Install a Subcloud Without Redfish Platform Management Service

For subclouds with servers that do not support Redfish Virtual Media Service, the ISO is installed locally at the subcloud. You can use the Central Cloud’s CLI to bootstrap subclouds from the Central Cloud.

About this task

After physically installing the hardware and network connectivity of a subcloud, the subcloud installation process has two phases:

  • Installing the ISO on controller-0; this is done locally at the subcloud by using either, a bootable USB device, or a local PXE boot server

  • Executing the dcmanager subcloud add command in the Central Cloud that uses Ansible to bootstrap StarlingX on controller-0 in the subcloud

Note

After a successful remote installation of a subcloud in a Distributed Cloud system, a subsequent remote reinstallation fails because of an existing ssh key entry in the /root/.ssh/known_hosts on the System Controller. In this case, delete the host key entry, if present, from /root/.ssh/known_hosts on the System Controller before doing reinstallations.

Prerequisites

  • You must have downloaded update-iso.sh from a StarlingX mirror.

  • In order to deploy subclouds from either controller, all local files that are referenced in the subcloud-bootstrap-values.yaml file must exist on both controllers (for example, /home/sysadmin/docker-registry-ca-cert.pem).

Procedure

  1. At the subcloud location, physically install the servers and network connectivity required for the subcloud.

    Note

    The servers require connectivity to a gateway router that provides IP routing between the subcloud management subnet and the System Controller management subnet, and between the subcloud OAM subnet and the System Controller subnet.
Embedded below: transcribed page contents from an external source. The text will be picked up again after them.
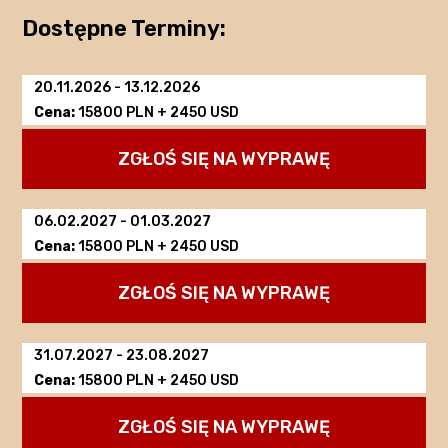
Dostępne Terminy:
20.11.2026
-
13.12.2026
Cena:
15800 PLN + 2450 USD
ZGŁOŚ SIĘ NA WYPRAWĘ
06.02.2027
-
01.03.2027
Cena:
15800 PLN + 2450 USD
ZGŁOŚ SIĘ NA WYPRAWĘ
31.07.2027
-
23.08.2027
Cena:
15800 PLN + 2450 USD
ZGŁOŚ SIĘ NA WYPRAWĘ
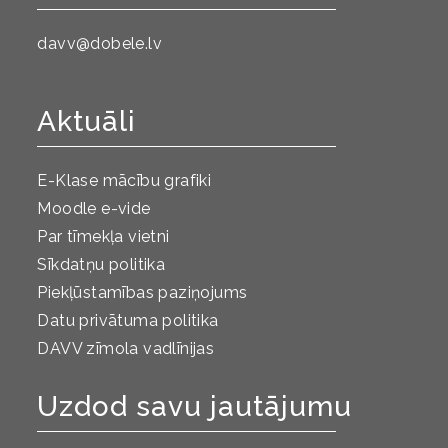
davv@dobele.lv
Aktuāli
E-Klase mācību grafiki
Moodle e-vide
Par tīmekļa vietni
Sīkdatņu politika
Piekļūstamības paziņojums
Datu privātuma politika
DAVV zīmola vadlīnijas
Uzdod savu jautājumu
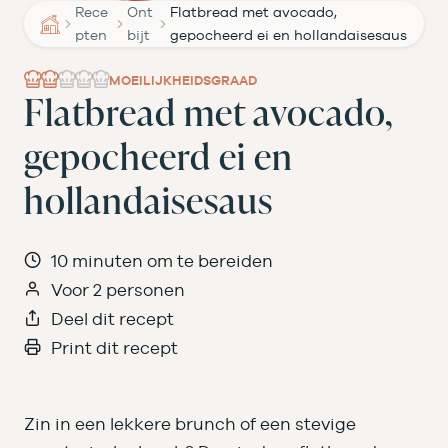
Rece
Ont
Flatbread met avocado,
pten
bijt
gepocheerd ei en hollandaisesaus
MOEILIJKHEIDSGRAAD
Flatbread met avocado,
gepocheerd ei en
hollandaisesaus
10 minuten om te bereiden
Voor 2 personen
Deel dit recept
Print dit recept
Zin in een lekkere brunch of een stevige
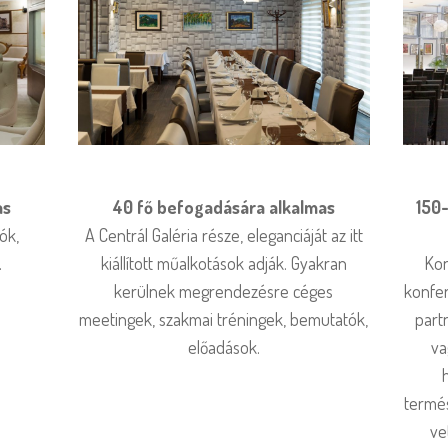
as
40 fő befogadására alkalmas
150
ók,
A Centrál Galéria része, eleganciáját az itt
.
kiállított műalkotások adják. Gyakran
Kon
kerülnek megrendezésre céges
konfer
meetingek, szakmai tréningek, bemutatók,
part
előadások.
va
termés
ve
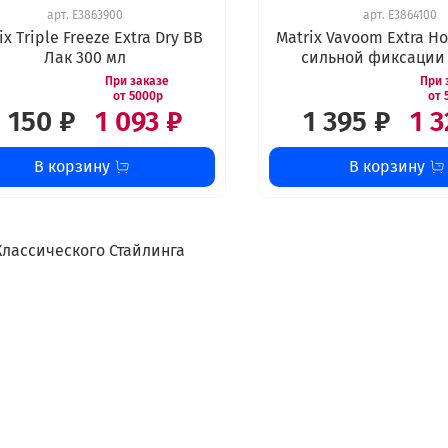
арт.
E3863900
арт.
E3864100
ix Triple Freeze Extra Dry ВВ
Matrix Vavoom Extra Ho
Лак 300 мл
сильной фиксации 
1 150 ₽
1 093 ₽
1 395 ₽
1 3
В корзину
В корзину
Классического Стайлинга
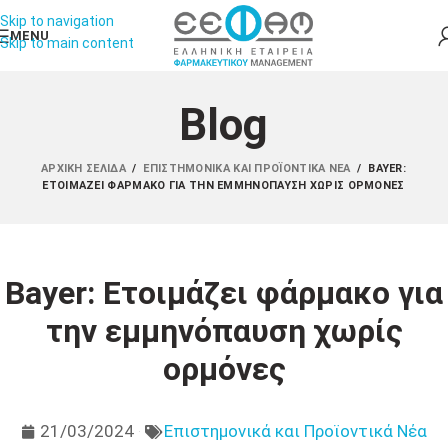
Skip to navigation
MENU
Skip to main content
Blog
ΑΡΧΙΚΉ ΣΕΛΊΔΑ
/
ΕΠΙΣΤΗΜΟΝΙΚΆ ΚΑΙ ΠΡΟΪΟΝΤΙΚΆ ΝΈΑ
/
BAYER:
ΕΤΟΙΜΆΖΕΙ ΦΆΡΜΑΚΟ ΓΙΑ ΤΗΝ ΕΜΜΗΝΌΠΑΥΣΗ ΧΩΡΊΣ ΟΡΜΌΝΕΣ
Bayer: Ετοιμάζει φάρμακο για
την εμμηνόπαυση χωρίς
ορμόνες
21/03/2024
Επιστημονικά και Προϊοντικά Νέα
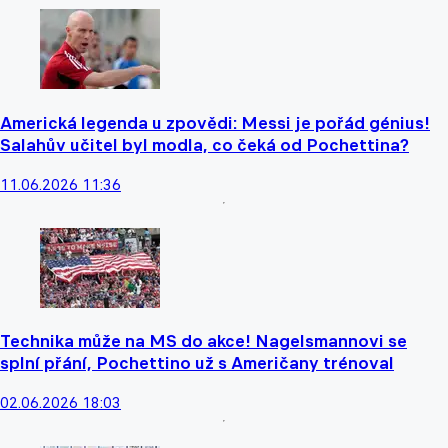
Americká legenda u zpovědi: Messi je pořád génius!
Salahův učitel byl modla, co čeká od Pochettina?
11.06.2026 11:36
Technika může na MS do akce! Nagelsmannovi se
splní přání, Pochettino už s Američany trénoval
02.06.2026 18:03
  2. Update the ISO image to modify installation boot parameters (if required), automatically select boot menu options and add a kickstart file to automatically perform configurations such as configuring the initial IP Interface for bootstrapping.

    For subclouds, the initial IP Interface should be the planned OAM IP Interface for the subcloud.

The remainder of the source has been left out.